#### [What is being asked]
Within the listing below, how many lines hold the string "Dendrochirus"? Only the number should be given.

#### [Dataset records]
____

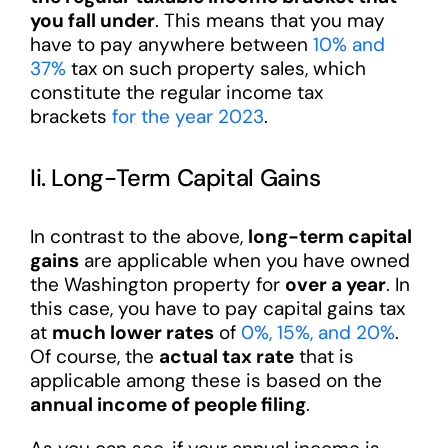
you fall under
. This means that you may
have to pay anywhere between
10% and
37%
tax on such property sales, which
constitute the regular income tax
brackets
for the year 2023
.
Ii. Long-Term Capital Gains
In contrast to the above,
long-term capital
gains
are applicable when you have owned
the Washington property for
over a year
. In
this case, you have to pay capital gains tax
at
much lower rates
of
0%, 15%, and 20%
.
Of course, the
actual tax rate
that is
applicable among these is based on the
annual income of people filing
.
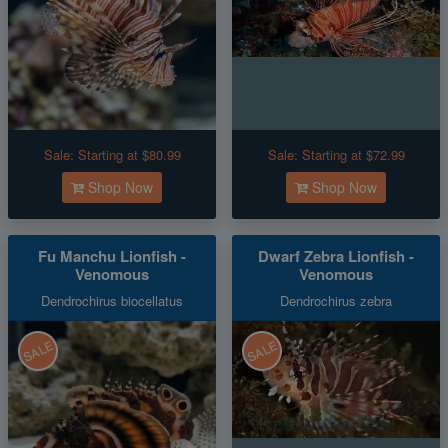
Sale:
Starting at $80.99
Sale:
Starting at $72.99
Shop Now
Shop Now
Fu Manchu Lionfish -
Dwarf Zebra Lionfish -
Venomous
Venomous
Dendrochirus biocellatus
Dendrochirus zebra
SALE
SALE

____

#### [Result]
2